Stored data entries
────────────────────────────────────────
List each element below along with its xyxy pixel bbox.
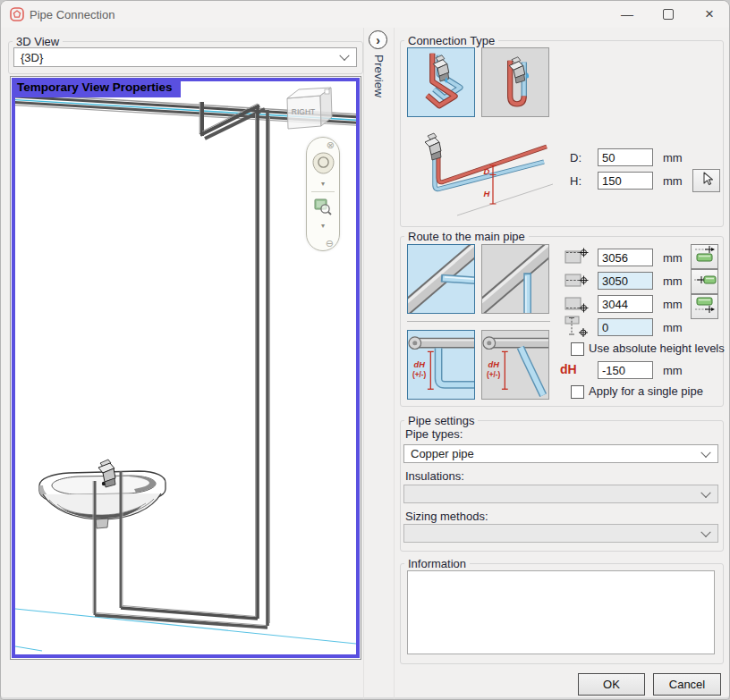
minimize-button[interactable]: — (607, 1, 648, 28)
pipe-types-label: Pipe types: (405, 427, 463, 441)
dh-label: dH (560, 362, 577, 376)
pipe-connection-dialog: Pipe Connection — × 3D View {3D} Tempora… (0, 0, 730, 700)
navbar-close-icon[interactable]: ⊗ (327, 140, 335, 150)
align-center-icon (693, 269, 717, 294)
pick-in-model-button[interactable] (692, 169, 720, 192)
route-option-parallel[interactable] (407, 244, 475, 314)
cursor-pick-icon (699, 170, 715, 191)
route-thumbs-divider (407, 321, 550, 322)
sink (39, 460, 166, 528)
thumb-dh-text: dH (488, 360, 499, 369)
sizing-methods-label: Sizing methods: (405, 510, 488, 523)
viewcube: RIGHT (287, 88, 332, 129)
route-option-angled-drop[interactable]: dH (+/-) (481, 330, 549, 400)
dh-dimension (428, 351, 434, 389)
offset-center-input[interactable] (598, 272, 653, 290)
dh-unit: mm (663, 364, 683, 377)
align-center-button[interactable] (691, 269, 718, 294)
h-label: H: (570, 174, 581, 188)
chevron-down-icon (339, 51, 349, 61)
dh-dimension (502, 351, 508, 389)
sizing-methods-select[interactable] (403, 524, 718, 543)
maximize-icon (663, 9, 674, 20)
align-bottom-icon (693, 294, 717, 319)
ok-button[interactable]: OK (578, 673, 645, 696)
route-group-label: Route to the main pipe (408, 230, 525, 243)
h-unit: mm (663, 174, 683, 188)
preview-frame: Temporary View Properties (10, 76, 361, 660)
connection-type-option-2[interactable] (481, 47, 549, 117)
thumb-pm-text: (+/-) (412, 371, 427, 379)
viewcube-home-icon (325, 89, 329, 94)
route-option-perpendicular[interactable] (481, 244, 549, 314)
connection-diagram: D H (408, 128, 553, 219)
offset-bottom-input[interactable] (598, 295, 653, 313)
minimize-icon: — (621, 7, 633, 21)
d-input[interactable] (598, 148, 653, 166)
navigation-bar[interactable]: ⊗ ▾ ▾ ⊖ (306, 137, 340, 251)
connection-type-label: Connection Type (408, 34, 495, 47)
pipe-depth-reference-icon (564, 316, 589, 341)
pipe-bottom-reference-icon (564, 294, 589, 317)
use-absolute-label[interactable]: Use absolute height levels (589, 342, 725, 355)
dimension-lines (490, 165, 497, 204)
pipe-settings-label: Pipe settings (408, 414, 474, 427)
close-button[interactable]: × (689, 1, 730, 28)
information-textarea[interactable] (407, 570, 715, 654)
align-top-button[interactable] (691, 244, 718, 269)
pipe-top-reference-icon (564, 248, 589, 271)
chevron-down-icon (700, 447, 710, 457)
pipe-types-select[interactable]: Copper pipe (403, 444, 718, 463)
viewcube-face-label: RIGHT (292, 107, 315, 116)
insulations-label: Insulations: (405, 469, 464, 483)
apply-single-pipe-checkbox[interactable] (571, 385, 584, 399)
align-bottom-button[interactable] (691, 294, 718, 319)
pipe-types-value: Copper pipe (411, 447, 474, 460)
navbar-collapse-icon[interactable]: ⊖ (326, 239, 334, 249)
pipe-center-reference-icon (564, 271, 589, 294)
insulations-select[interactable] (403, 485, 718, 503)
app-icon (10, 7, 24, 25)
view-select-value: {3D} (21, 51, 43, 64)
temporary-view-banner[interactable]: Temporary View Properties (12, 78, 181, 97)
view3d-canvas[interactable]: Temporary View Properties (12, 78, 360, 658)
maximize-button[interactable] (648, 1, 689, 28)
title-bar[interactable]: Pipe Connection — × (1, 1, 729, 28)
offset-depth-input[interactable] (598, 318, 653, 336)
connection-type-option-1[interactable] (407, 47, 475, 117)
dh-input[interactable] (598, 361, 653, 379)
d-label: D: (570, 151, 581, 164)
d-unit: mm (663, 151, 683, 164)
zoom-menu-caret-icon[interactable]: ▾ (321, 222, 325, 230)
offset-top-input[interactable] (598, 249, 653, 266)
close-icon: × (705, 5, 714, 23)
bottom-pipe-runs (95, 606, 267, 628)
preview-tab[interactable]: Preview (372, 55, 386, 97)
zoom-tool-icon[interactable] (312, 196, 334, 221)
expand-preview-button[interactable]: › (369, 30, 387, 49)
cancel-button[interactable]: Cancel (653, 673, 721, 696)
offset-center-unit: mm (663, 274, 683, 288)
offset-depth-unit: mm (663, 321, 683, 334)
view-select[interactable]: {3D} (13, 47, 357, 67)
thumb-pm-text: (+/-) (487, 371, 501, 379)
offset-top-unit: mm (663, 251, 683, 265)
expand-chevron-icon: › (376, 34, 380, 46)
preview-strip: › Preview (363, 28, 395, 699)
chevron-down-icon (700, 527, 710, 536)
diagram-h-mark: H (484, 189, 491, 198)
use-absolute-checkbox[interactable] (571, 342, 584, 356)
h-input[interactable] (598, 172, 653, 190)
scene-3d: RIGHT (15, 81, 356, 654)
diagram-d-mark: D (484, 166, 490, 176)
navbar-divider (311, 191, 335, 192)
chevron-down-icon (700, 487, 710, 497)
view-group-label: 3D View (16, 35, 59, 48)
offset-bottom-unit: mm (663, 298, 683, 311)
apply-single-pipe-label[interactable]: Apply for a single pipe (589, 384, 703, 398)
wheel-menu-caret-icon[interactable]: ▾ (321, 180, 325, 188)
level-line-2 (15, 646, 42, 651)
information-label: Information (408, 557, 466, 570)
route-option-vertical-drop[interactable]: dH (+/-) (407, 330, 475, 400)
steering-wheel-icon[interactable] (311, 151, 335, 179)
────────────────────────────────────────
Your task is to return each line of the data above that contains the string "sizing".

sizing-methods-label: Sizing methods: (405, 510, 488, 523)
sizing-methods-select[interactable] (403, 524, 718, 543)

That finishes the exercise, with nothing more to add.